RECORDS SHOWN.
────────────────

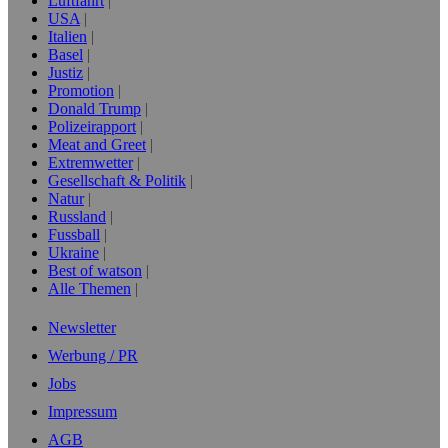
Luftfahrt
USA
Italien
Basel
Justiz
Promotion
Donald Trump
Polizeirapport
Meat and Greet
Extremwetter
Gesellschaft & Politik
Natur
Russland
Fussball
Ukraine
Best of watson
Alle Themen
Newsletter
Werbung / PR
Jobs
Impressum
AGB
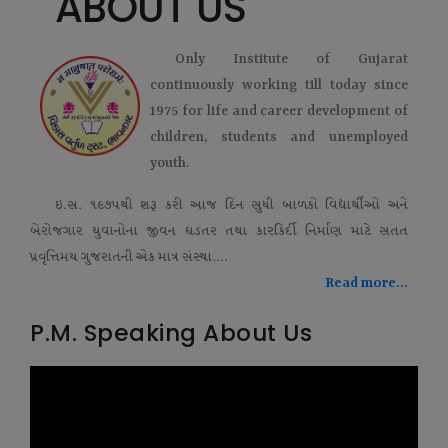
ABOUT US
Only Institute of Gujarat
continuously working till today since
1975 for life and career development of
children, students and unemployed
youth.
ઇ.સ. ૧૯૭૫થી શરૂ કરી આજ દિન સુધી બાળકો વિદ્યાર્થીઓ અને
બેરોજગાર યુવાનોના જીવન ઘડતર તથા કારકિર્દી નિર્માણ માટે સતત
પ્રવૃત્તિમય ગુજરાતની એક માત્ર સંસ્થા....
Read more...
P.M. Speaking About Us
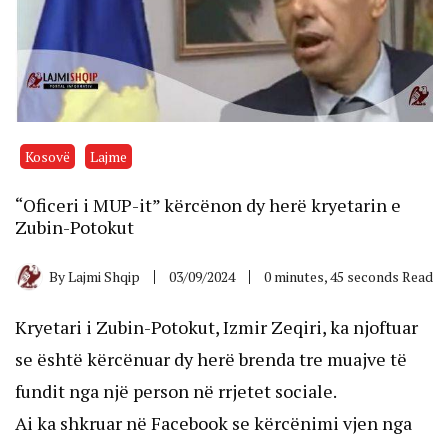
Kosovë
Lajme
“Oficeri i MUP-it” kërcënon dy herë kryetarin e
Zubin-Potokut
By
Lajmi Shqip
03/09/2024
0 minutes, 45 seconds Read
Kryetari i Zubin-Potokut, Izmir Zeqiri, ka njoftuar
se është kërcënuar dy herë brenda tre muajve të
fundit nga një person në rrjetet sociale.
Ai ka shkruar në Facebook se kërcënimi vjen nga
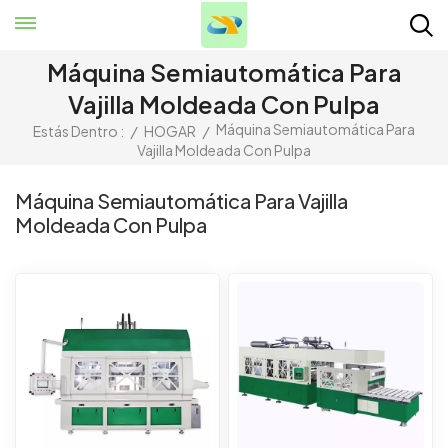
Máquina Semiautomática Para
Vajilla Moldeada Con Pulpa
Máquina Semiautomática Para
Estás Dentro :
/
HOGAR
/
Vajilla Moldeada Con Pulpa
Máquina Semiautomática Para Vajilla
Moldeada Con Pulpa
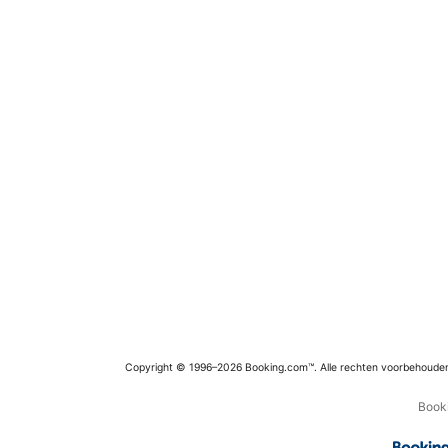
Copyright © 1996–2026 Booking.com™. Alle rechten voorbehoude
Booki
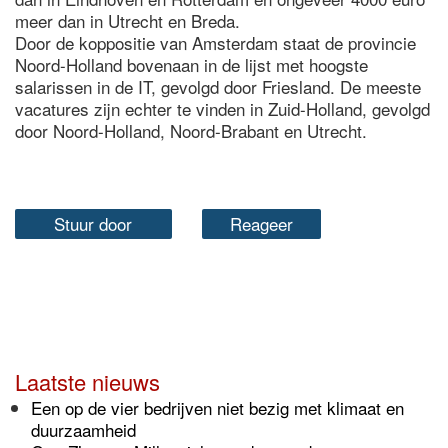
meer dan in Utrecht en Breda.
Door de koppositie van Amsterdam staat de provincie
Noord-Holland bovenaan in de lijst met hoogste
salarissen in de IT, gevolgd door Friesland. De meeste
vacatures zijn echter te vinden in Zuid-Holland, gevolgd
door Noord-Holland, Noord-Brabant en Utrecht.
Stuur door
Reageer
Laatste nieuws
Een op de vier bedrijven niet bezig met klimaat en
duurzaamheid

────────────────

WORK REQUEST. From the first line to the last, repeat the data above exactly and leave the pictures out.

RESPONSE AREA.
Luftfahrt
USA
Italien
Basel
Justiz
Promotion
Donald Trump
Polizeirapport
Meat and Greet
Extremwetter
Gesellschaft & Politik
Natur
Russland
Fussball
Ukraine
Best of watson
Alle Themen
Newsletter
Werbung / PR
Jobs
Impressum
AGB
ABOUT US
Only Institute of Gujarat
continuously working till today since
1975 for life and career development of
children, students and unemployed
youth.
ઇ.સ. ૧૯૭૫થી શરૂ કરી આજ દિન સુધી બાળકો વિદ્યાર્થીઓ અને
બેરોજગાર યુવાનોના જીવન ઘડતર તથા કારકિર્દી નિર્માણ માટે સતત
પ્રવૃત્તિમય ગુજરાતની એક માત્ર સંસ્થા....
Read more...
P.M. Speaking About Us
Kosovë
Lajme
“Oficeri i MUP-it” kërcënon dy herë kryetarin e
Zubin-Potokut
By
Lajmi Shqip
03/09/2024
0 minutes, 45 seconds Read
Kryetari i Zubin-Potokut, Izmir Zeqiri, ka njoftuar
se është kërcënuar dy herë brenda tre muajve të
fundit nga një person në rrjetet sociale.
Ai ka shkruar në Facebook se kërcënimi vjen nga
Máquina Semiautomática Para
Vajilla Moldeada Con Pulpa
Máquina Semiautomática Para
Estás Dentro :
/
HOGAR
/
Vajilla Moldeada Con Pulpa
Máquina Semiautomática Para Vajilla
Moldeada Con Pulpa
Copyright © 1996–2026 Booking.com™. Alle rechten voorbehoude
Booki
meer dan in Utrecht en Breda.
Door de koppositie van Amsterdam staat de provincie
Noord-Holland bovenaan in de lijst met hoogste
salarissen in de IT, gevolgd door Friesland. De meeste
vacatures zijn echter te vinden in Zuid-Holland, gevolgd
door Noord-Holland, Noord-Brabant en Utrecht.
Stuur door
Reageer
Laatste nieuws
Een op de vier bedrijven niet bezig met klimaat en
duurzaamheid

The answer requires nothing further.